(RECORDS SUPPLIED begins)
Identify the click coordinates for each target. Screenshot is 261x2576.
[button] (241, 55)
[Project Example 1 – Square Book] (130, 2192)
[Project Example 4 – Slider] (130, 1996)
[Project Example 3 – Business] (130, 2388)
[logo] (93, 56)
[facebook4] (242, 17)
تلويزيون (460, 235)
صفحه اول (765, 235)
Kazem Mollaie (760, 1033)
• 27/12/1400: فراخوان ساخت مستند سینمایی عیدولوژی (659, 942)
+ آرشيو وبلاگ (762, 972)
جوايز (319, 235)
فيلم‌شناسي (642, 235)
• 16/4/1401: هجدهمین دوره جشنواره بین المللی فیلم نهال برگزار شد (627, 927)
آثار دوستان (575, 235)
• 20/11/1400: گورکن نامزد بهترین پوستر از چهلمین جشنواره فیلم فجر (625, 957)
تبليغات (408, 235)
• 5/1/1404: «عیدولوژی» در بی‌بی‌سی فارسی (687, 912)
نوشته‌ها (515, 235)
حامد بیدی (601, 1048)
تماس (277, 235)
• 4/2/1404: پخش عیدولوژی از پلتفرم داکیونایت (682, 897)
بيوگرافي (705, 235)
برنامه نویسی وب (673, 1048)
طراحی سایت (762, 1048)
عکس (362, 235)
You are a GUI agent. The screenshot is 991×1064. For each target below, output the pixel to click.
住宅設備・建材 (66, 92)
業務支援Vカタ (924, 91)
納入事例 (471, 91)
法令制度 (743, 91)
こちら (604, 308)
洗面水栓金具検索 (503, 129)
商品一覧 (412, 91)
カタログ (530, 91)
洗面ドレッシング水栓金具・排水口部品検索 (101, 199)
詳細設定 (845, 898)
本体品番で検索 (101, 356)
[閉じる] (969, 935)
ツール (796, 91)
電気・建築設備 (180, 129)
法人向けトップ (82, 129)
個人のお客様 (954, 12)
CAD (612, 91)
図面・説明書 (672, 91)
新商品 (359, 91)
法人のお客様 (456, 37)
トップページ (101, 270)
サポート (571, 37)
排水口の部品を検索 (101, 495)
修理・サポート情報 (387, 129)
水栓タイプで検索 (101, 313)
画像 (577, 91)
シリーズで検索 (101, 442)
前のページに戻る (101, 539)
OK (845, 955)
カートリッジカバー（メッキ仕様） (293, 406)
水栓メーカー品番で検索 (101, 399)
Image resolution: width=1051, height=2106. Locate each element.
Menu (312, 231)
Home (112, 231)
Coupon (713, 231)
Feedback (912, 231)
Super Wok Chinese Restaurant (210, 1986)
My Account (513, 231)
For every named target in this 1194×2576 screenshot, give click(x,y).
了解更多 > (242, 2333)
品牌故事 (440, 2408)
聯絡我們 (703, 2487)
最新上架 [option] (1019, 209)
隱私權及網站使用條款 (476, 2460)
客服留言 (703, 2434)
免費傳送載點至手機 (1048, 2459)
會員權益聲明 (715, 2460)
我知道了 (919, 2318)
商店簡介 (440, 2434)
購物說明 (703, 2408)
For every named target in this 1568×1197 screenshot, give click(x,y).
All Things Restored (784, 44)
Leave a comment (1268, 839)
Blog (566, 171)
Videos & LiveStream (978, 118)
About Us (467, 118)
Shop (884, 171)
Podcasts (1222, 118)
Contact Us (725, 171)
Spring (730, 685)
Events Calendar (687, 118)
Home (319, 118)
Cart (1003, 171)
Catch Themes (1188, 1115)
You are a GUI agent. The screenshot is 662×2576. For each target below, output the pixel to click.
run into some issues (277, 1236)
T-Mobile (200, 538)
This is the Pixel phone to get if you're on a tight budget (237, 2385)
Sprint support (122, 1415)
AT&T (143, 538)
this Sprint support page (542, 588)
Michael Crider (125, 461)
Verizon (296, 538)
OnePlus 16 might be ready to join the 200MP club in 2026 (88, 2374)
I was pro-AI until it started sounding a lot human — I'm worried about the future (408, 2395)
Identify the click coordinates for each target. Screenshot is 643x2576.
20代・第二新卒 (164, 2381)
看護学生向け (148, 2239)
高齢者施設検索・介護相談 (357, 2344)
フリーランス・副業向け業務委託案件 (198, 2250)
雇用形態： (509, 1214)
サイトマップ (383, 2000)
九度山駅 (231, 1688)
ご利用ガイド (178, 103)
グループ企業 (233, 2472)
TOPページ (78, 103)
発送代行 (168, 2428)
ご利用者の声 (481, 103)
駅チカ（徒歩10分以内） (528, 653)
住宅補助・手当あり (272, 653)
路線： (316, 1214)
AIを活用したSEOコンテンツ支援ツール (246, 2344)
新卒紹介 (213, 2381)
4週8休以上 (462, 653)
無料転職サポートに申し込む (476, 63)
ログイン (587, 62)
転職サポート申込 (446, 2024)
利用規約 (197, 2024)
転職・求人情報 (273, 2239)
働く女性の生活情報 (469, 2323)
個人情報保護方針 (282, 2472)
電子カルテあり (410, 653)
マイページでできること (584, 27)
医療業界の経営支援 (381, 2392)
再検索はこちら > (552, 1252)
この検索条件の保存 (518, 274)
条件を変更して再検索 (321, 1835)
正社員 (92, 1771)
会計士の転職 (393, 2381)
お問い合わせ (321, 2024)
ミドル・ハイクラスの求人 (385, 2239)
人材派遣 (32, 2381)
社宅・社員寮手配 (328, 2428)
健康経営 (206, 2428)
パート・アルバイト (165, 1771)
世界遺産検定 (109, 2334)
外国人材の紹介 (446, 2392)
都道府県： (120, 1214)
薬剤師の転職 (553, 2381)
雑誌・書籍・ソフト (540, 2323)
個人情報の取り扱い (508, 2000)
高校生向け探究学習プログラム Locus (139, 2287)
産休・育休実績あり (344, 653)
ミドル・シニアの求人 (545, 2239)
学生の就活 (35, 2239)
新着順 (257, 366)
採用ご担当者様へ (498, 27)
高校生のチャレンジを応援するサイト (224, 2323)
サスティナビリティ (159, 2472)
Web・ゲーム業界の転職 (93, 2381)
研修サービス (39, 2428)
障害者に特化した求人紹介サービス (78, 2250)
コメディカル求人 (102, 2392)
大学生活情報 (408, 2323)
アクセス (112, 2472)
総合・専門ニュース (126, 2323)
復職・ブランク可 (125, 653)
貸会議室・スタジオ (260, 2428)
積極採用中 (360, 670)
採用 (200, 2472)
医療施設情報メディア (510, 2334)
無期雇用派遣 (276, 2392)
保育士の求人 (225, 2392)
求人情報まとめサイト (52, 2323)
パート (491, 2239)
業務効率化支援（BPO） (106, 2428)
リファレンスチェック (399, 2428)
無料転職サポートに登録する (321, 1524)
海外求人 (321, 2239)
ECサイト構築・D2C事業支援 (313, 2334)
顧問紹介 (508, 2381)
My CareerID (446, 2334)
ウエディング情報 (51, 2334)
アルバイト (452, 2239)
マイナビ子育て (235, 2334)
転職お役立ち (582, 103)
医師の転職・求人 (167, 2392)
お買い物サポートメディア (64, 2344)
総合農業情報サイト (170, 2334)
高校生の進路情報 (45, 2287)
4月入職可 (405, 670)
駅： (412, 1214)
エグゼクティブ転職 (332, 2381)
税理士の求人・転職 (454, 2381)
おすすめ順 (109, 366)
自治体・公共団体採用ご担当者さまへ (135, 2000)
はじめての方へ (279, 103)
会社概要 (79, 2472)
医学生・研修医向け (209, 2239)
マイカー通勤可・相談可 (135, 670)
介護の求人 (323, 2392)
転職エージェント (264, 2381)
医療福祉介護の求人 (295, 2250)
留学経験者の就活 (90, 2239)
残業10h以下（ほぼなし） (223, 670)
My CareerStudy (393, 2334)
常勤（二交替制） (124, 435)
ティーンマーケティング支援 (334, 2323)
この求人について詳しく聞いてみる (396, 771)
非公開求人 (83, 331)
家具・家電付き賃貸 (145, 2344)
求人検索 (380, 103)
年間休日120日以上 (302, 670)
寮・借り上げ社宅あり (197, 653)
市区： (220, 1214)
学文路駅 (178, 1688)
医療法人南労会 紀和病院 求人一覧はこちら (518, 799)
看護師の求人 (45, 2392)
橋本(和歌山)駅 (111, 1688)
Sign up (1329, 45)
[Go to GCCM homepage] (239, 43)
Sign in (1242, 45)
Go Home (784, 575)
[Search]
(RECORDS SUPPLIED ends)
Search the entries for the word "named". Copy each line where it appears.

● **COMPLETED TASK**:
For every named target in this 1194×2576 screenshot, give click(x,y).
For every named target in this 1568×1197 screenshot, give click(x,y).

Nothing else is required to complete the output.